É precisamente essa ideia de música assombrada[2], que é marcada não só pela nostalgia, mas também por uma clara melancolia, que se encontra presente na música de Mr. Herbert Quain. Nela há a clara noção de que tanto a esperança futurística da eletrónica do pós guerra (preconizada na imagem dos Krafwerk), como a euforia revolucionária da música de dança dos anos 90 (usando como exemplo o movimento do Jungle inglês) se evaporou. Assim, estando o Futuro comprometido, uma das opções à nossas disposição para a criação do novo reside na revisitação do passado e na sua instrumentalização. Mas desengane-se quem pensa que estamos perante um tipo de música derrotista e reacionária, que desistiu de desejar o Futuro e que se entregou à eterna rememoração. Fazer música, enquanto processo produtivo, implica necessariamente que se acredite que o amanhã é possível e virá. Caso contrário qual o sentido de procurar algo novo? Segundo Freud, tanto o luto como a melancolia falam de perda, mas enquanto que o luto fala do lento e penoso processo de abandono do desejo pelo objeto perdido, na melancolia esse desejo permanece ancorado àquilo que desaparece. Nesse sentido a assombração constitui-se como um luto falhado. O assombrado é alguém que se recusa a abrir mão do fantasma, mantendo viva a memória da sua potencialidade. Ora é precisamente essa recusa que dá á melancolia uma dimensão política. Recusando-se a ceder às formas dominantes impostas pelos diferentes sistemas de controlo, ela ilustra o falhanço em nos acomodarmos aos horizontes fechados de um realismo capitalista que insiste na ideia que que não existe qualquer alternativa. É nesse desajuste com a realidade, nesse sentimento de desilusão perante o atual estado das coisas e na recusa em aceitá-lo, que, através da invocação de um passado onde a alternativa era ainda possível, reside a força que ajuda a manter viva a ideia de que um mundo radicalmente diferente do atual possa vir a existir.
Fisher, M. (2014). Sleevenotes for The Caretaker’s “Theoretically Pure Anterograde Amnesia.” In Ghosts of My Life – Writtings On Depression, Hauntology and Lost Futures. Zero Books.

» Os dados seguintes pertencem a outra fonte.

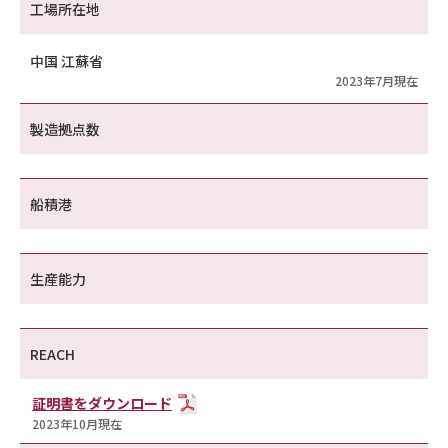
工場所在地
中国 江蘇省
2023年7月現在
製造拠点数
船積港
生産能力
REACH
証明書をダウンロード
2023年10月現在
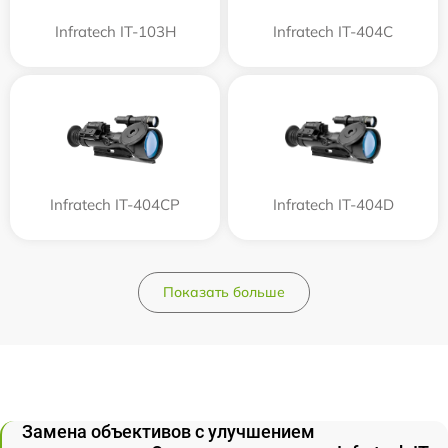
Infratech IT-103Н
Infratech IT-404C
Infratech IT-404CP
Infratech IT-404D
Показать больше
Замена объективов с улучшением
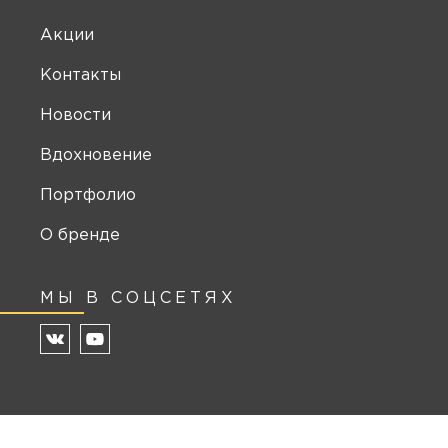
Акции
Контакты
Новости
Вдохновение
Портфолио
О бренде
МЫ В СОЦСЕТЯХ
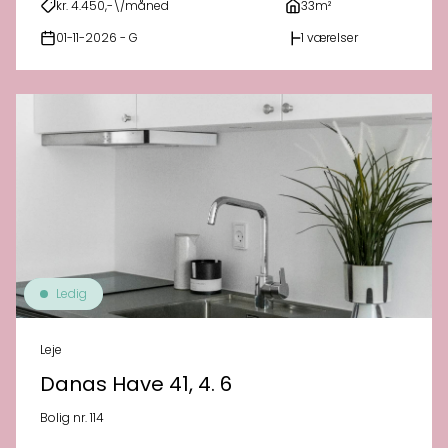
kr. 4.450,-\/måned
33m²
01-11-2026 - G
1 værelser
Ledig
Leje
Danas Have 41, 4. 6
Bolig nr. 114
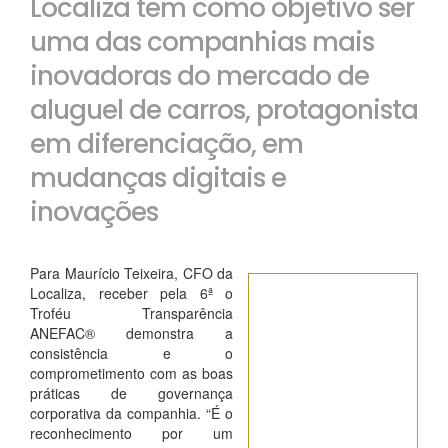
Localiza tem como objetivo ser
uma das companhias mais
inovadoras do mercado de
aluguel de carros, protagonista
em diferenciação, em
mudanças digitais e
inovações
Para Maurício Teixeira, CFO da
Localiza, receber pela 6ª o
Troféu Transparência
ANEFAC® demonstra a
consistência e o
comprometimento com as boas
práticas de governança
corporativa da companhia. “É o
reconhecimento por um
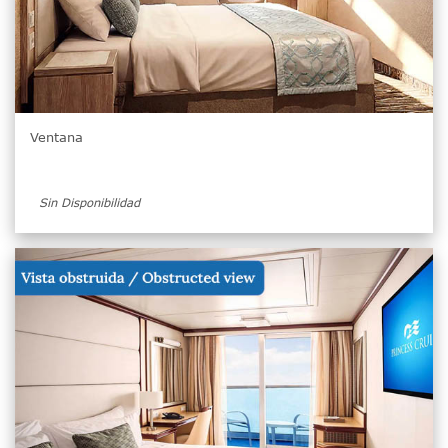
Ventana
Sin Disponibilidad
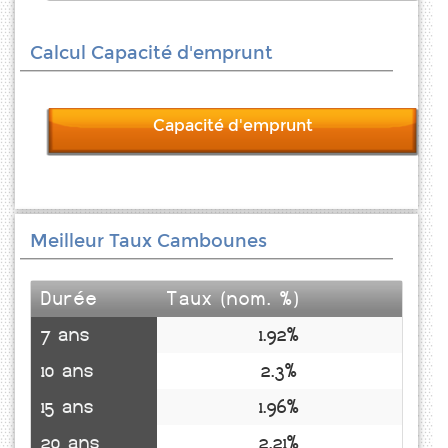
Calcul Capacité d'emprunt
Capacité d'emprunt
Meilleur Taux Cambounes
Durée
Taux (nom. %)
7 ans
1.92%
10 ans
2.3%
15 ans
1.96%
20 ans
2.21%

Penteado, F. (2013). À ESPERA DE MR. HERBERT QUAIN. Umbigo. http://umbigomagazine.com/um/2013-11-19/a-espera-de-mr-herbert-quain.html
Teixeira, S. (2014). Entrevista a Mr. Herbert Quain. BranMorrighan. https://branmorrighan.com/2014/03/entrevista-mr-herbert-quain-manuel.html
[1] Alter-ego de James Kirby, artista britânico que também é o autor de projectos como The Caretaker, The Stranger, Billy Ray Cyrix ou V/Vm, e que editou em 2009 o álbum “Sadly The Future Is No Longer What It Was” pela sua editora “History Always Favours The Winners.
[2] De hauntology, como proposto por Derrida.